Release Date: 04/16/13
Synopsis:There are no men in Claysoot. There are boys—but every one of them vanishes at midnight on his eighteenth birthday. The ground shakes, the wind howls, a blinding light descends…and he’s gone.
They call it the Heist.
Gray Weathersby’s eighteenth birthday is mere months away, and he’s prepared to meet his fate–until he finds a strange note from his mother and starts to question everything he’s been raised to accept: the Council leaders and their obvious secrets. The Heist itself. And what lies beyond the Wall that surrounds Claysoot–a structure that no one can cross and survive.

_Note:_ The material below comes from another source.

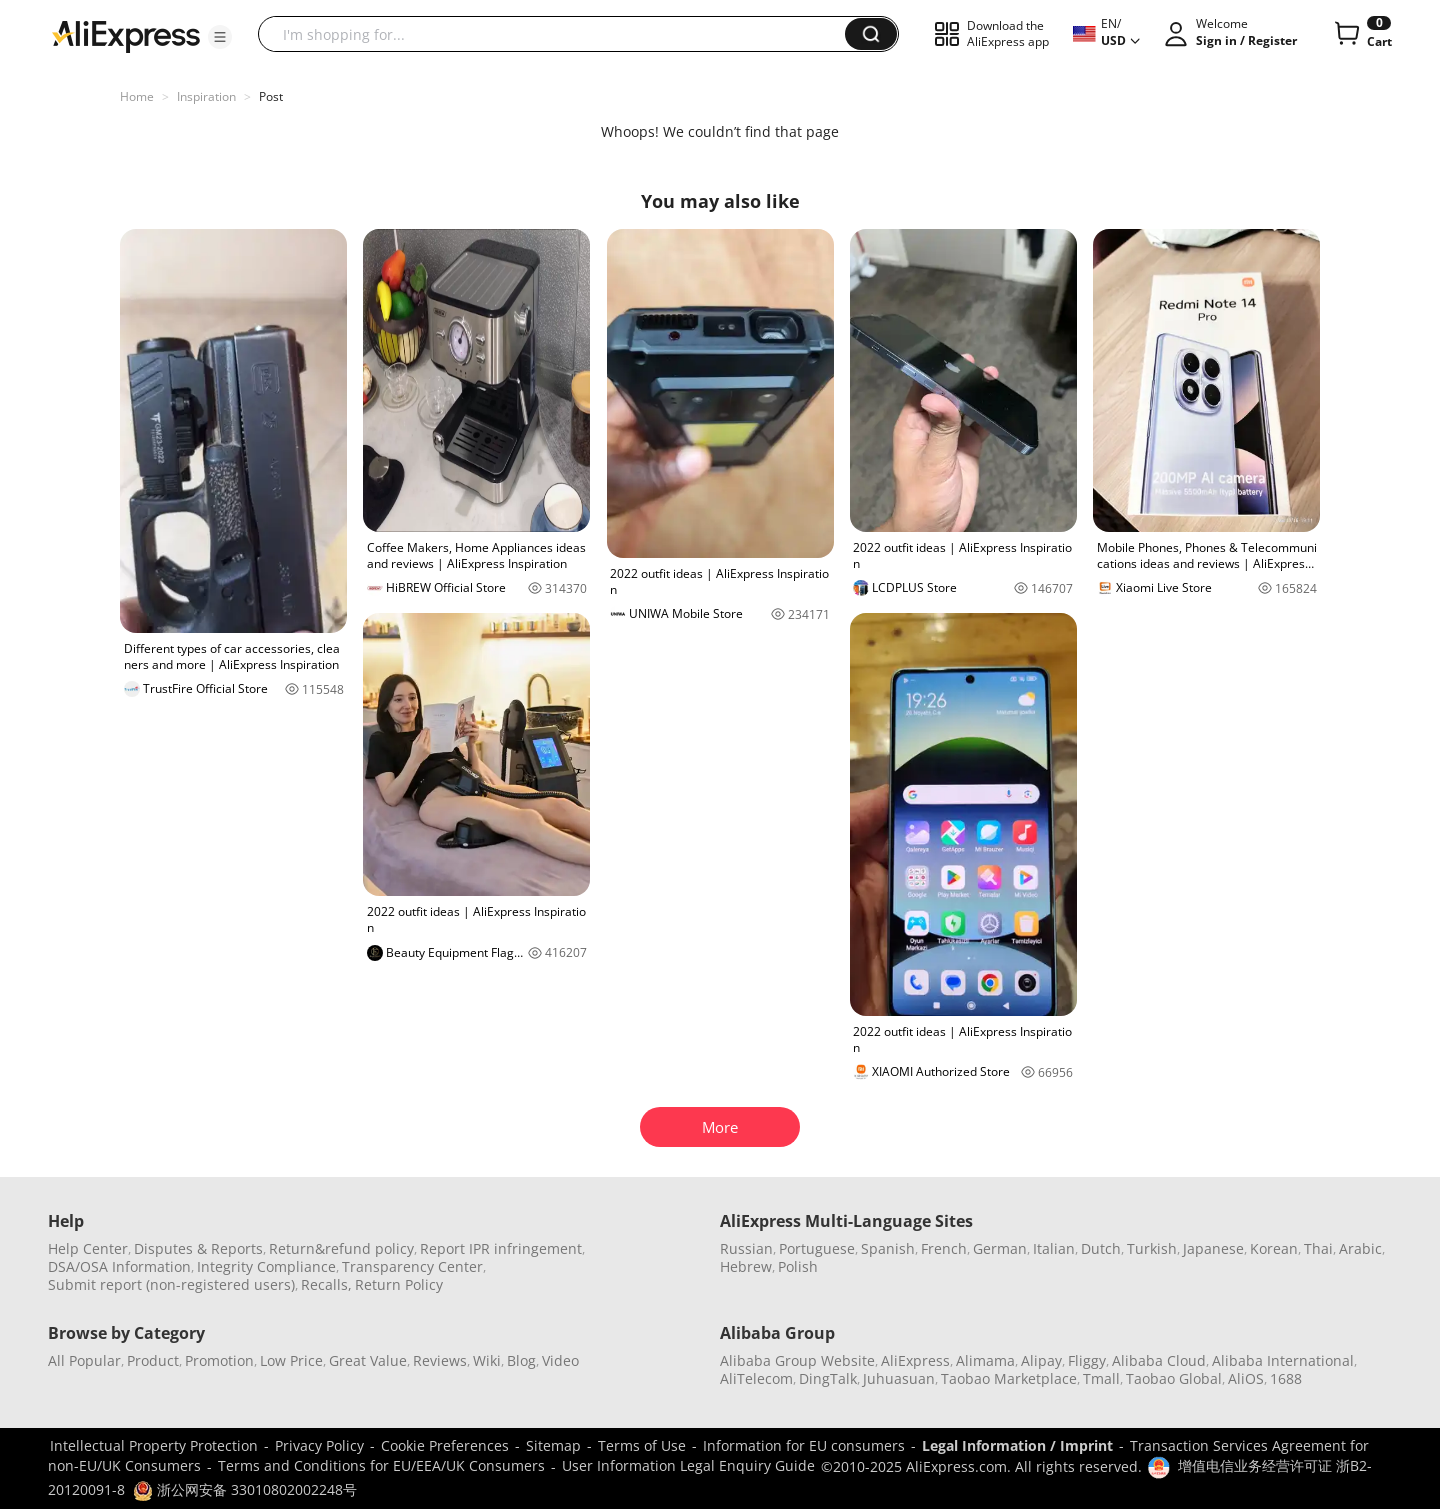  I want to click on Home, so click(137, 96).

Climbing the Wall is suicide, but what comes after the Heist could be worse. Should he sit back and wait to be taken–or risk everything on the hope of the other side?
My thoughts on the book:
I had high hopes for Taken, and the first part was captivating. However, as the book continued, the intrigue settled down and completely fizzled out by the ending. The characters weren't all that likable, and the pacing was a bit off. The writing was okay, but nothing to get too excited over. Unfortunately this novel fell a bit flat for me.

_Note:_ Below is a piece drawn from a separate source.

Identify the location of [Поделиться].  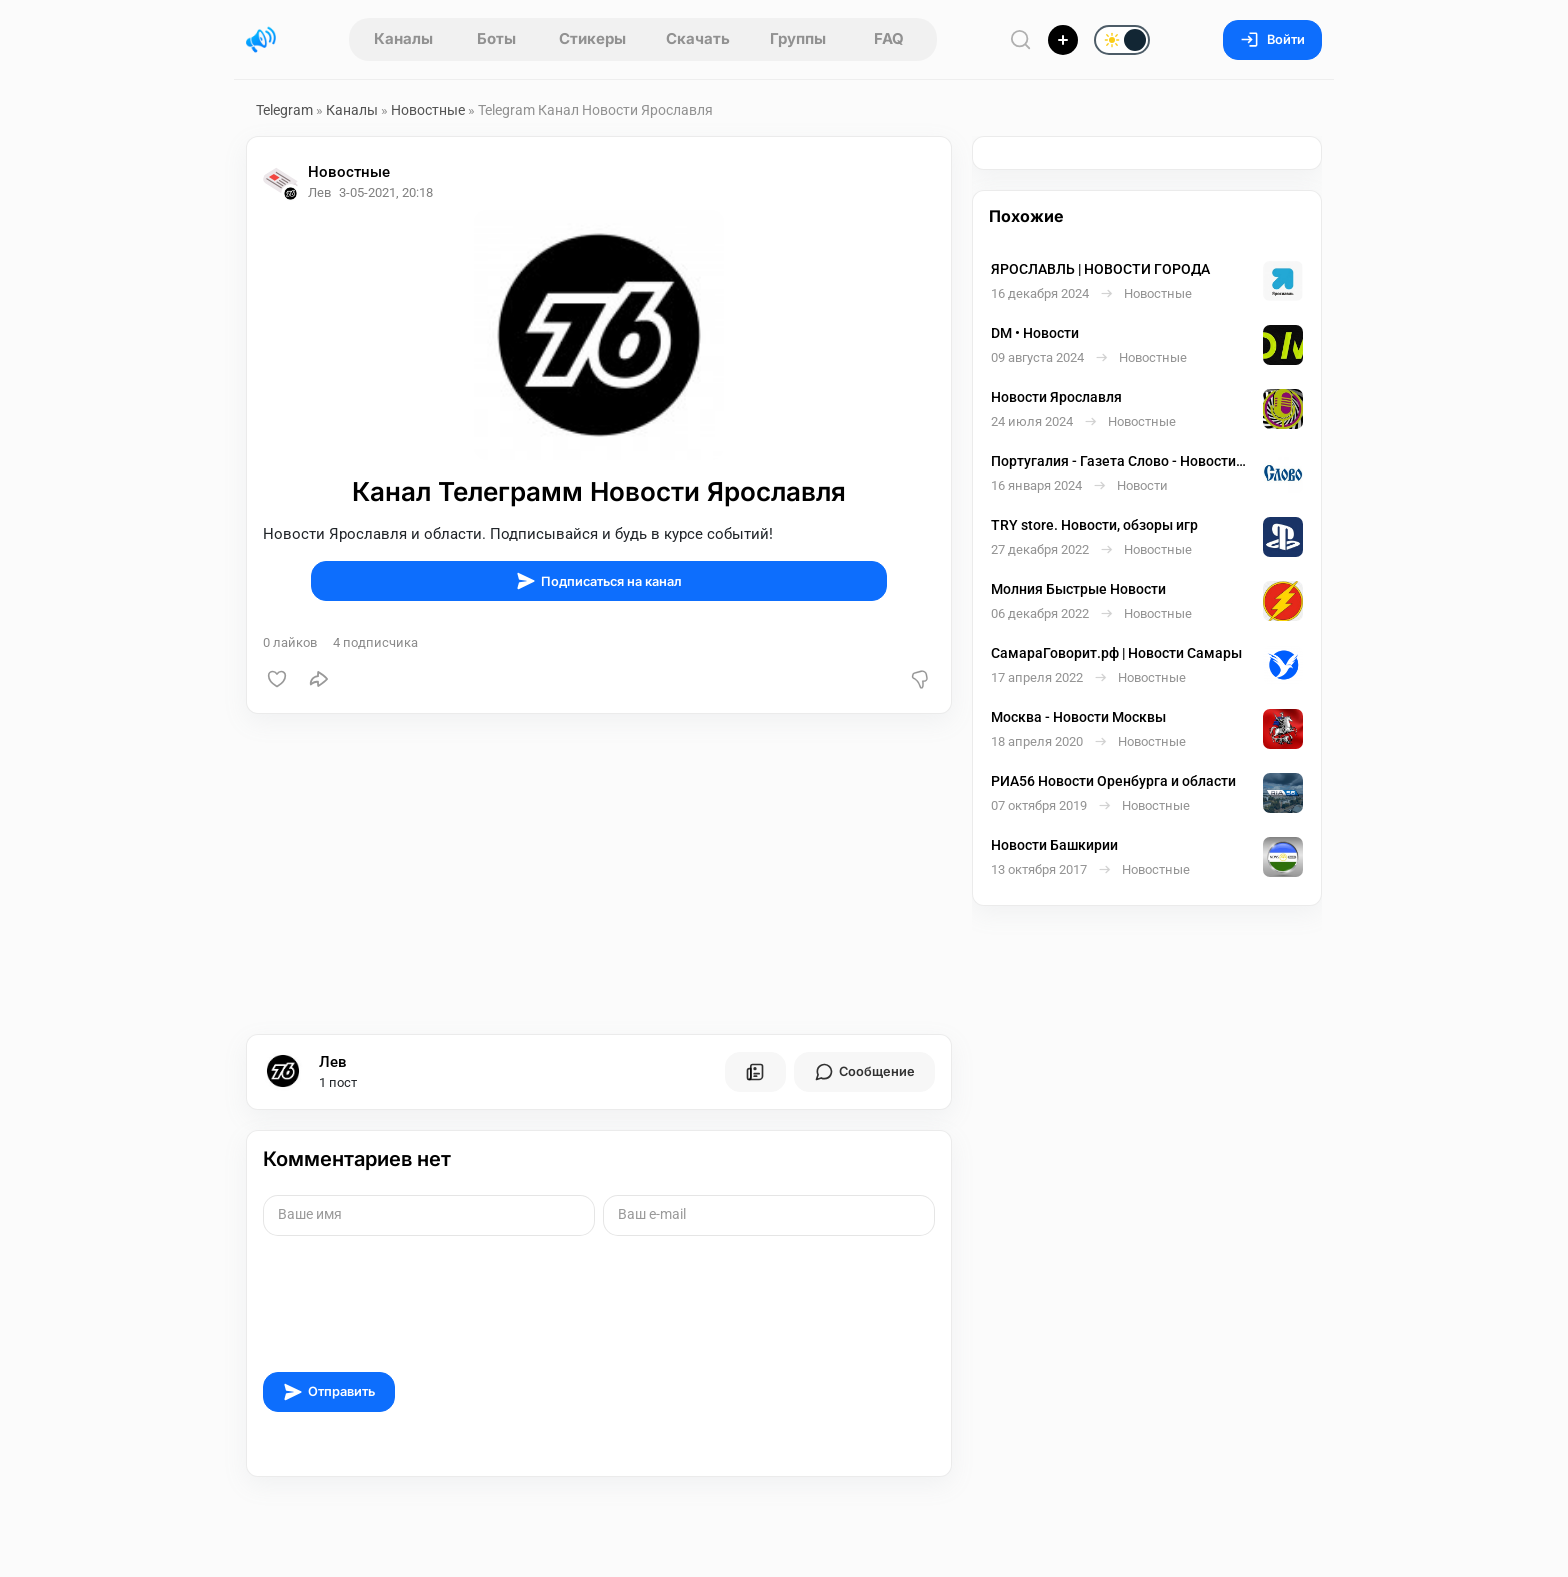 (319, 679).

Gray was a bitter and angry character. At first, I could sympathize. If I was going to disappear when I was eighteen, and if I was dealing with my brother about to get Heisted, then I'd be angry, too. I don't agree with his actions, but I could at least understand them. I expected him to change, grow less self-absorbed, and become a good and decent character - or at least be on that path - by the end of the book. Nope. He's just a selfish jerk, but then again, everyone in this freaking novel is. Not one character was likable. The further I got into the book the more I realized that these people were simply awful and didn't deserve anyone's sympathy. After that epiphany, I just didn't care what happened to any of them.

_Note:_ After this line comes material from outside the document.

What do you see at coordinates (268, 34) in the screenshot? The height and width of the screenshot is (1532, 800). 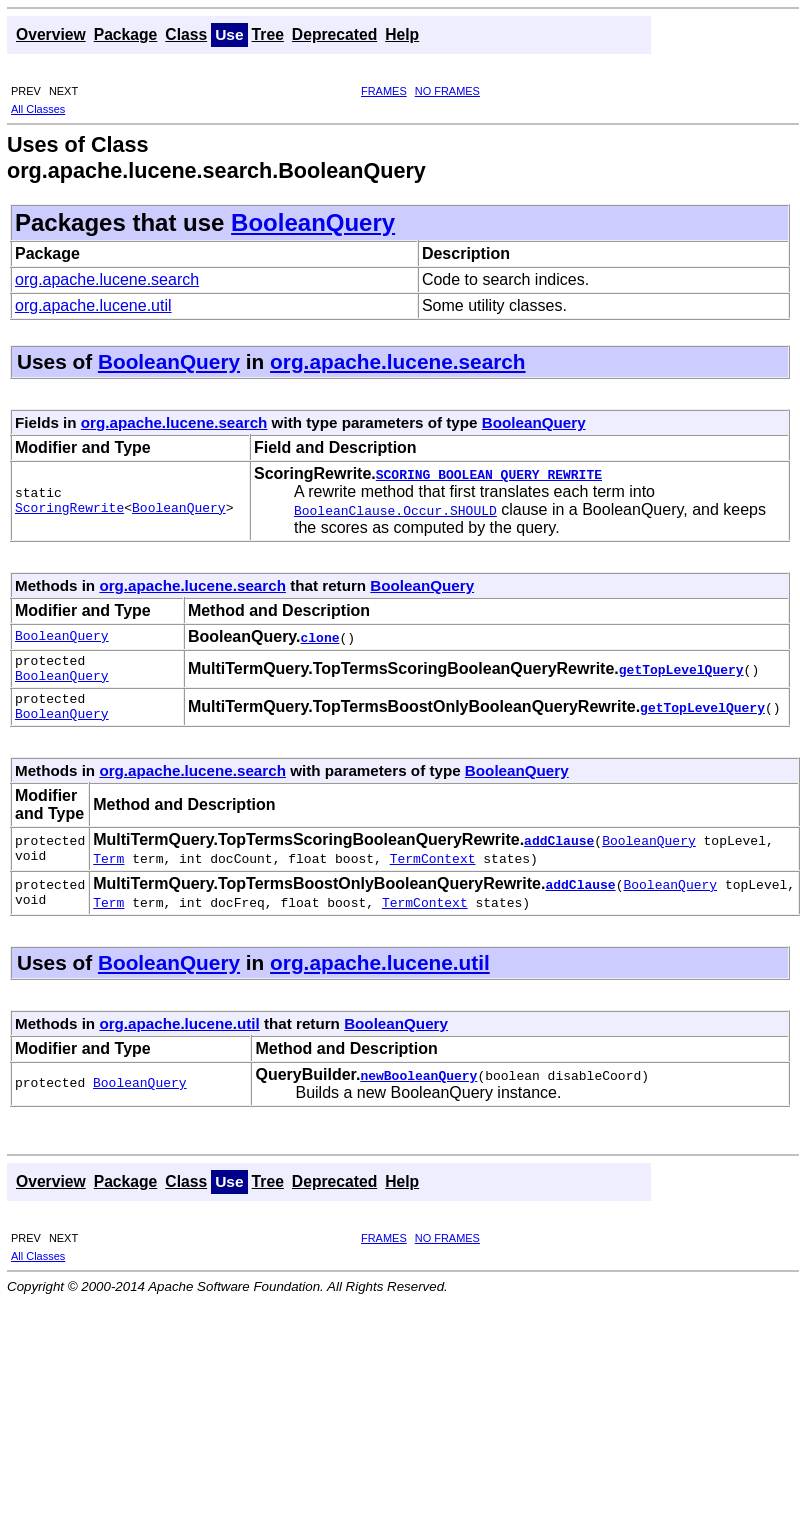 I see `Tree` at bounding box center [268, 34].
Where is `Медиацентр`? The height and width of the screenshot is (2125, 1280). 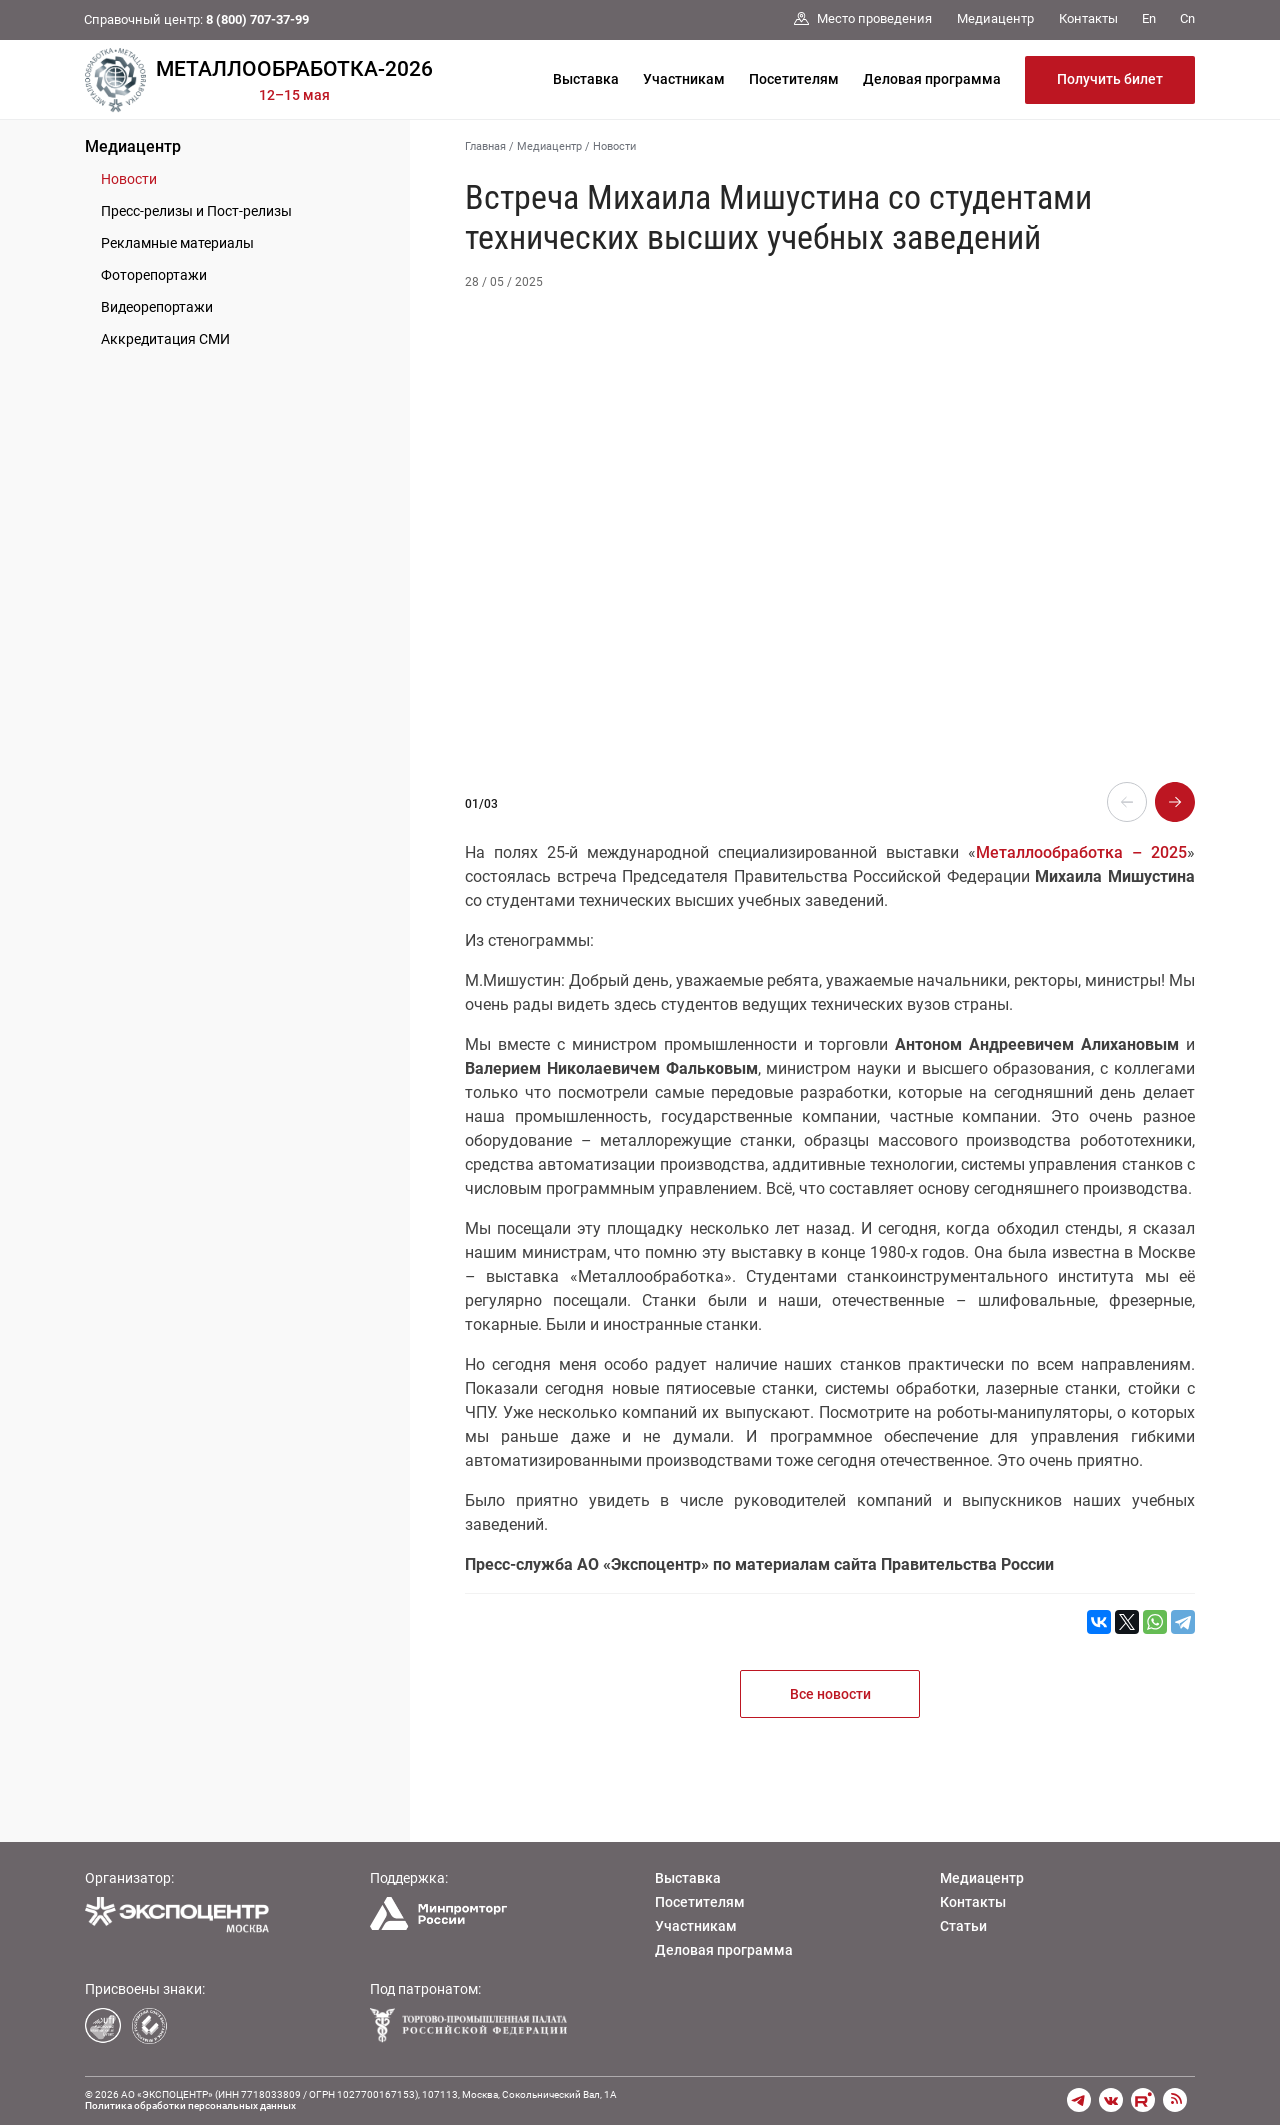 Медиацентр is located at coordinates (133, 146).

The plot was completely captivating at first. I could not figure out what was going on or why. However, most of the secrets were given away in the first part, and all of the suspense went with them. By part three, I was totally bored and had to force myself to finish the book. Also, the pacing is off. The beginning flies by, the middle slows down, and then the ending moves so slowly that I thought we were going backwards at times. Not a good way to write a book. Additionally, the language use was awkward and some words were misused. For instance, when Gray was implying a double-standard, Emma told him he was being "two-faced." Totally not the same thing at all. Two-faced is when someone is nice to your face and talks crap about you behind your back. A double-standard means that something is all right for one person but not another. Most people know this. I hope the editor caught it and that mistake isn't in the final edition.
Overall, I'd say give this one a try at the library. The concept is unique at first, though it quickly becomes a typical Dystopian. Many people love it, but unfortunately I am not one of them.